++++ RECORDS FOR THIS EXERCISE ++++

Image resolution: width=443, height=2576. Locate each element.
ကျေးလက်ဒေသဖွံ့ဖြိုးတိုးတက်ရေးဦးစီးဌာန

++++
++++ RECORDS FOR THIS EXERCISE ++++

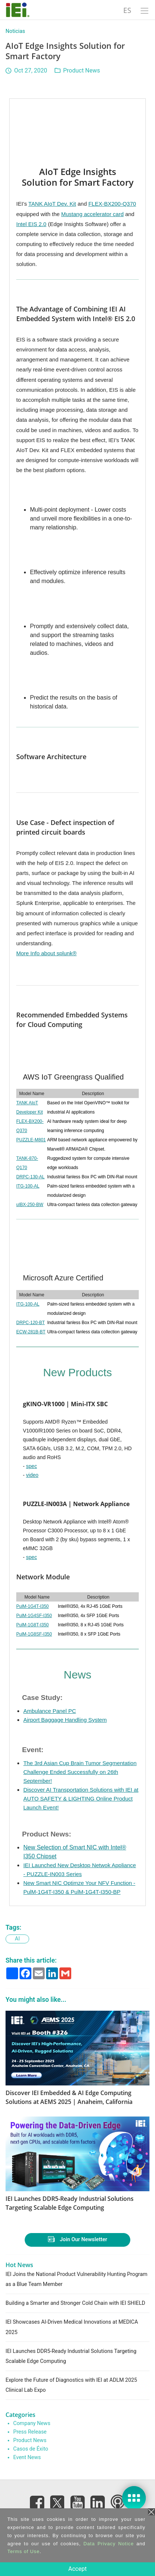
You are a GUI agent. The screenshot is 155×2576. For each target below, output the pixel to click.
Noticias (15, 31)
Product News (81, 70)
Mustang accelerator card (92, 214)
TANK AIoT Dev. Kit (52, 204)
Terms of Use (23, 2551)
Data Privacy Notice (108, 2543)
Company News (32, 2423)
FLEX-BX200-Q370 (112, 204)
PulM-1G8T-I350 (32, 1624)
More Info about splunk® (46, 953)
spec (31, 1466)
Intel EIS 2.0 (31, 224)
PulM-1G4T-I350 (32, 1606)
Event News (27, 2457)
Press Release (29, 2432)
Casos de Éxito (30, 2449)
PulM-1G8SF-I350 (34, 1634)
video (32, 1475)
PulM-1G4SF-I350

++++

■ **EXERCISE DESCRIPTION**
Return, unchanged, the run of lines above that opens with the line containing "Image resolution: width=443, height=2576." and closes with the line containing "ကျေးလက်ဒေသဖွံ့ဖြိုးတိုးတက်ရေးဦးစီးဌာန". Include both.

■ **ANSWER**
Image resolution: width=443, height=2576. Locate each element.
ကျေးလက်ဒေသဖွံ့ဖြိုးတိုးတက်ရေးဦးစီးဌာန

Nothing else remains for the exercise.